The cyclone made a marginal economy even weaker. At the Scott Market, a warren of tin-roofed storefronts popular with tourists, vendor after vendor said business was lousy, and had slowed even more since the storm. One young woman proffering bright blue, red and green longyis, or Myanmar-style sarongs, said she hadn't sold anything all day.

Only about 200,000 of Myanmar's 48 million people have working mobile phones. Residents say the government controls the issuance of SIM cards and prices them beyond most budgets. Although there are 100 or so Internet cafes in Yangon -- typically located in dark, narrow storefronts -- they rely on agonizingly slow connections and require generators to offset constant power outages.

International aid workers continue to operate in Yangon, though not as many as would normally be present in the aftermath of a natural disaster because the government has refused to grant many visas. Most of the aid workers hang out at the Traders Hotel, a bunkerlike building more than 20 stories high where many nongovernmental organizations from the West also now maintain offices.

During the day, the foreigners gather in the lobby; at night, they retire to the bar, which looks a bit like an airport lounge, with too much light, a dart board, and a menu that includes fish and chips, nachos and chicken burgers.

Aid workers said they were saddened by the low standard of living, the restrictions imposed by the government, and their own lack of access to cyclone areas. Several were convinced the hotel's rooms, and the main lobby area, were bugged by the ever-present "military intelligence."

At times, the notion of an all-powerful military with spies on every corner seemed almost laughable. One afternoon I drove past the Shwedagon Pagoda, a majestic golden stupa that is one of the most famous sites in Myanmar. On my left, two soldiers in uniform sputtered by in a ramshackle red Toyota sedan that looked like it had been built in the early 1980s. As they passed, I noticed two teddy bears in the rear windshield.

Whether spies are everywhere or not, it doesn't matter; local residents believe they are being watched, and that is all that counts. The government continues to arrest citizens who are openly critical of the regime, and it sends messages to residents through state media. The state-run New Light of Myanmar newspaper, for example, had an article warning that "unscrupulous elements" were spreading misinformation about the government's response to Cyclone Nargis.

Censorship boards decide what's shown in movie theaters, locals say. Two films were advertised along Yangon's main thoroughfare: "Aliens vs. Predator 2 -- Requiem" and "Fight Club," an Indian import bearing the same name as a Brad Pitt film.

Sanctions from the West have taken their toll, too. Among other things, they prevent U.S. banks from doing business in Myanmar.

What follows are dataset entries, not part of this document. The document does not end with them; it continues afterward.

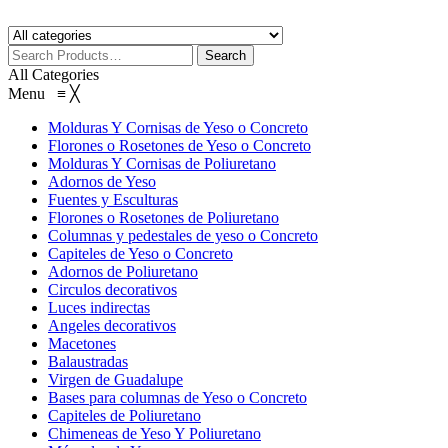
All Categories
Menu
≡
╳
Molduras Y Cornisas de Yeso o Concreto
Florones o Rosetones de Yeso o Concreto
Molduras Y Cornisas de Poliuretano
Adornos de Yeso
Fuentes y Esculturas
Florones o Rosetones de Poliuretano
Columnas y pedestales de yeso o Concreto
Capiteles de Yeso o Concreto
Adornos de Poliuretano
Circulos decorativos
Luces indirectas
Angeles decorativos
Macetones
Balaustradas
Virgen de Guadalupe
Bases para columnas de Yeso o Concreto
Capiteles de Poliuretano
Chimeneas de Yeso Y Poliuretano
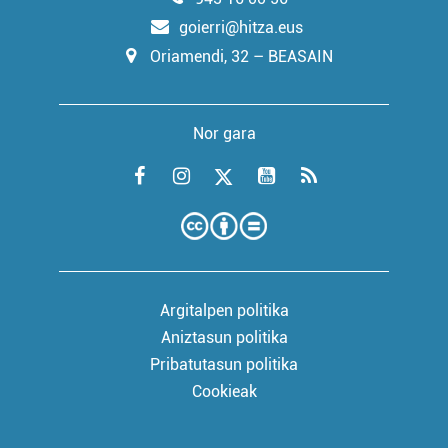
goierri@hitza.eus
Oriamendi, 32 – BEASAIN
Nor gara
Argitalpen politika
Aniztasun politika
Pribatutasun politika
Cookieak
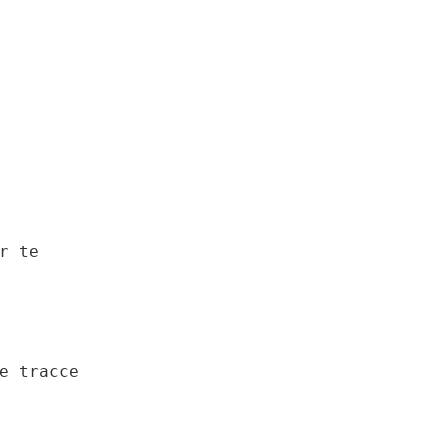
 te

e tracce
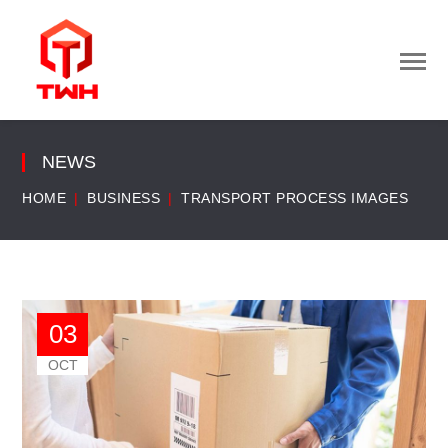
NEWS
HOME
BUSINESS
TRANSPORT PROCESS IMAGES
03
OCT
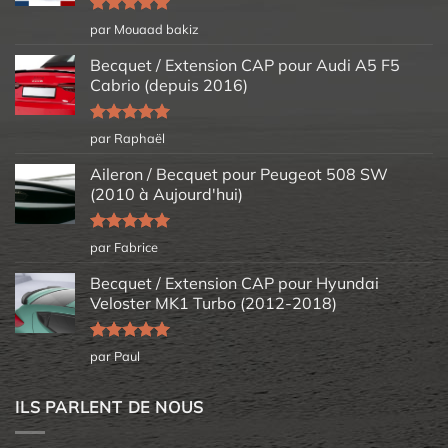
Note
5
sur
par Mouaad bakiz
5
Becquet / Extension CAP pour Audi A5 F5
Cabrio (depuis 2016)
Note
5
sur
par Raphaël
5
Aileron / Becquet pour Peugeot 508 SW
(2010 à Aujourd'hui)
Note
5
sur
par Fabrice
5
Becquet / Extension CAP pour Hyundai
Veloster MK1 Turbo (2012-2018)
Note
5
sur
par Paul
5
ILS PARLENT DE NOUS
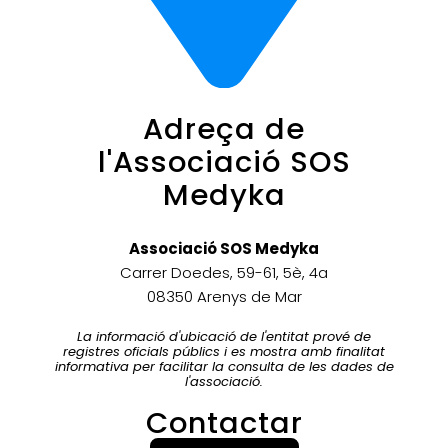
Adreça de
l'Associació SOS
Medyka
Associació SOS Medyka
Carrer Doedes, 59-61, 5è, 4a
08350 Arenys de Mar
La informació d'ubicació de l'entitat prové de
registres oficials públics i es mostra amb finalitat
informativa per facilitar la consulta de les dades de
l'associació.
Contactar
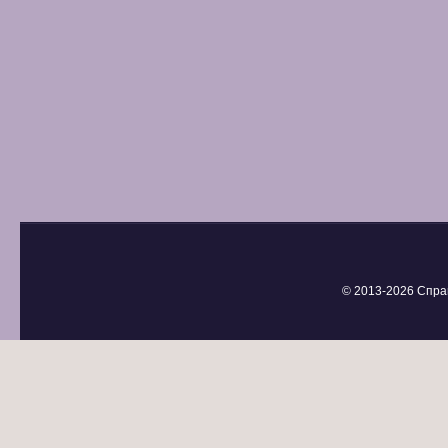
© 2013-
2026 Спра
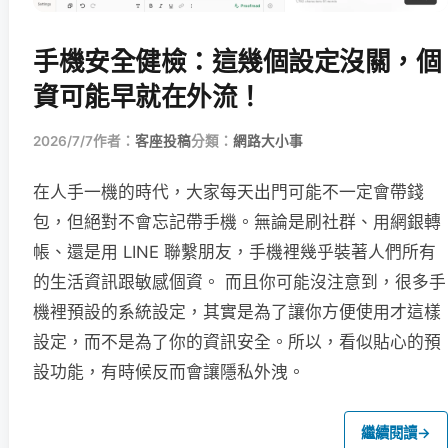
手機安全健檢：這幾個設定沒關，個
資可能早就在外流！
2026/7/7
作者：
客座投稿
分類：
網路大小事
在人手一機的時代，大家每天出門可能不一定會帶錢
包，但絕對不會忘記帶手機。無論是刷社群、用網銀轉
帳、還是用 LINE 聯繫朋友，手機裡幾乎裝著人們所有
的生活資訊跟敏感個資。 而且你可能沒注意到，很多手
機裡預設的系統設定，其實是為了讓你方便使用才這樣
設定，而不是為了你的資訊安全。所以，看似貼心的預
設功能，有時候反而會讓隱私外洩。
繼續閱讀
→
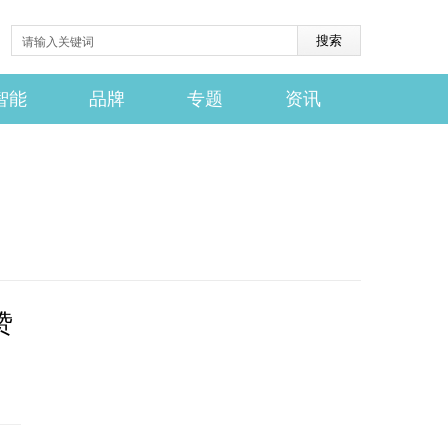
智能
品牌
专题
资讯
赞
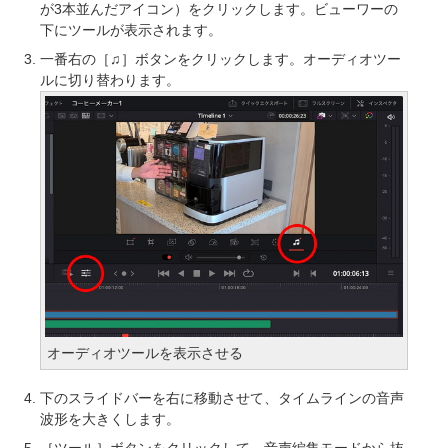
が3本並んだアイコン）をクリックします。ビューワーの
下にツールが表示されます。
一番右の［♫］ボタンをクリックします。オーディオツー
ルに切り替わります。
オーディオツールを表示させる
下のスライドバーを右に移動させて、タイムラインの音声
波形を大きくします。
［ツール］ボタンをクリックして、音声編集モードから抜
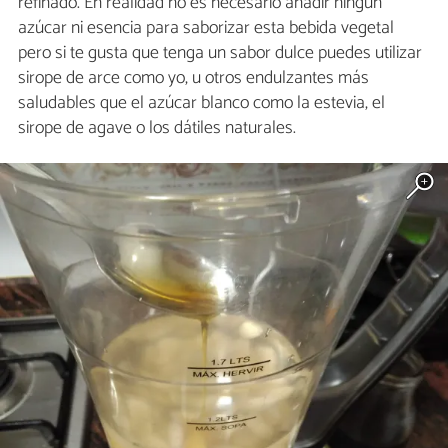
refinado. En realidad no es necesario añadir ningún
azúcar ni esencia para saborizar esta bebida vegetal
pero si te gusta que tenga un sabor dulce puedes utilizar
sirope de arce como yo, u otros endulzantes más
saludables que el azúcar blanco como la estevia, el
sirope de agave o los dátiles naturales.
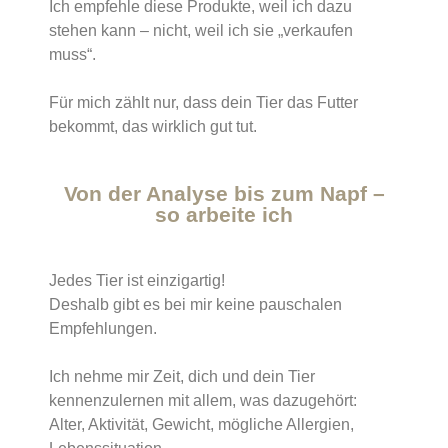
Ich empfehle diese Produkte, weil ich dazu
stehen kann – nicht, weil ich sie „verkaufen
muss“.
Für mich zählt nur, dass dein Tier das Futter
bekommt, das wirklich gut tut.
Von der Analyse bis zum Napf –
so arbeite ich
Jedes Tier ist einzigartig!
Deshalb gibt es bei mir keine pauschalen
Empfehlungen.
Ich nehme mir Zeit, dich und dein Tier
kennenzulernen mit allem, was dazugehört:
Alter, Aktivität, Gewicht, mögliche Allergien,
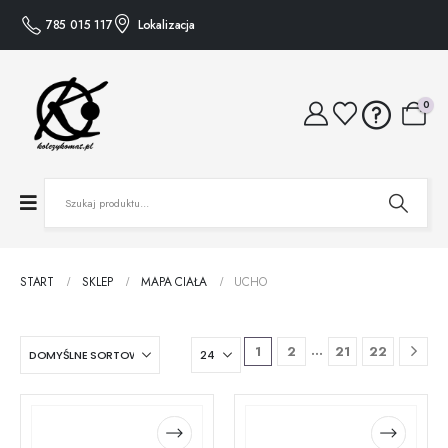
785 015 117
Lokalizacja
0
START
SKLEP
MAPA CIAŁA
UCHO
…
1
2
21
22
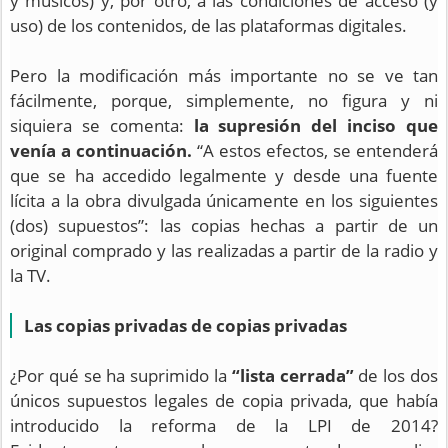
y músicos) y, por otro, a las condiciones de acceso (y
uso) de los contenidos, de las plataformas digitales.
Pero la modificación más importante no se ve tan
fácilmente, porque, simplemente, no figura y ni
siquiera se comenta:
la supresión del inciso que
venía a continuación.
“A estos efectos, se entenderá
que se ha accedido legalmente y desde una fuente
lícita a la obra divulgada
únicamente
en los siguientes
(dos) supuestos”: las copias hechas a partir de un
original comprado y las realizadas a partir de la radio y
la TV.
Las copias privadas de copias privadas
¿Por qué se ha suprimido la
“lista cerrada”
de los dos
únicos supuestos legales de copia privada, que había
introducido la reforma de la LPI de 2014?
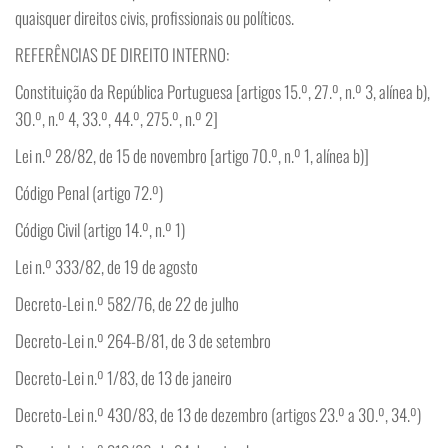
quaisquer direitos civis, profissionais ou políticos.
REFERÊNCIAS DE DIREITO INTERNO:
Constituição da República Portuguesa [artigos 15.º, 27.º, n.º 3, alínea b),
30.º, n.º 4, 33.º, 44.º, 275.º, n.º 2]
Lei n.º 28/82, de 15 de novembro [artigo 70.º, n.º 1, alínea b)]
Código Penal (artigo 72.º)
Código Civil (artigo 14.º, n.º 1)
Lei n.º 333/82, de 19 de agosto
Decreto-Lei n.º 582/76, de 22 de julho
Decreto-Lei n.º 264-B/81, de 3 de setembro
Decreto-Lei n.º 1/83, de 13 de janeiro
Decreto-Lei n.º 430/83, de 13 de dezembro (artigos 23.º a 30.º, 34.º)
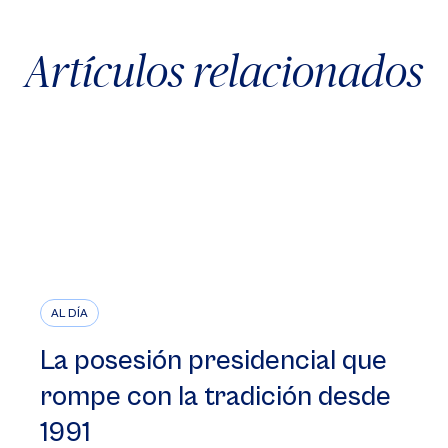
Artículos relacionados
AL DÍA
La posesión presidencial que
rompe con la tradición desde
1991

As a result, it's very difficult to use a U.S. credit card. The city functions primarily on cash; residents must carry fat wads of local currency, known as kyat. Or, they can use U.S. dollars -- but not just any greenbacks. All bills must be new and free of marks, tears or other blemishes; otherwise, they won't be accepted.

While browsing at a streetside bookseller one day, I picked out a laminated hardback titled "The New Burma," published by the Economic and Social Board of the Government of the Union of Burma in 1954. Written after Burma gained independence from Britain, but before the military came into power, it outlined bold goals for economic development, including a futuristic new engineering college and huge investments in electrical power, ports, railways and health care. A cartoon showed tractors replacing elephants for hauling lumber.

The book proudly suggested that Yangon -- or Rangoon as it then was known -- would someday have as many telephones per person as Tokyo. No one would compare Yangon to Tokyo now.